Segment Start: Information supplied

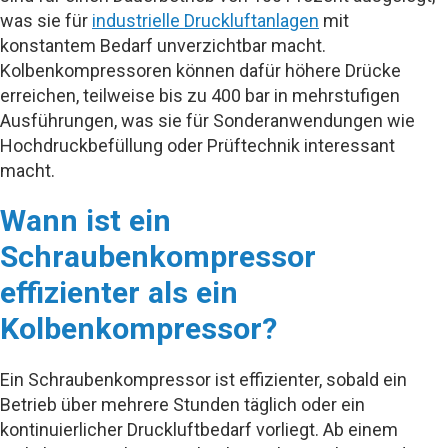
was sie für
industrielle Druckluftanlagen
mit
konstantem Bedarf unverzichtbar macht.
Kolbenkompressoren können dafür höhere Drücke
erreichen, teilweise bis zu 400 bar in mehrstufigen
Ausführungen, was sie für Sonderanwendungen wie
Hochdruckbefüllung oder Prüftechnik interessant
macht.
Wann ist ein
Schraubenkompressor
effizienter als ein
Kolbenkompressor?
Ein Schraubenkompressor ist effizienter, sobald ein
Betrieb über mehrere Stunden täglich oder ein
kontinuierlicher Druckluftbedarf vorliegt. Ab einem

Segment End: Information supplied

● **Try it**
Give back every record exactly, dropping its pictures.

● **Your solution**
was sie für
industrielle Druckluftanlagen
mit
konstantem Bedarf unverzichtbar macht.
Kolbenkompressoren können dafür höhere Drücke
erreichen, teilweise bis zu 400 bar in mehrstufigen
Ausführungen, was sie für Sonderanwendungen wie
Hochdruckbefüllung oder Prüftechnik interessant
macht.
Wann ist ein
Schraubenkompressor
effizienter als ein
Kolbenkompressor?
Ein Schraubenkompressor ist effizienter, sobald ein
Betrieb über mehrere Stunden täglich oder ein
kontinuierlicher Druckluftbedarf vorliegt. Ab einem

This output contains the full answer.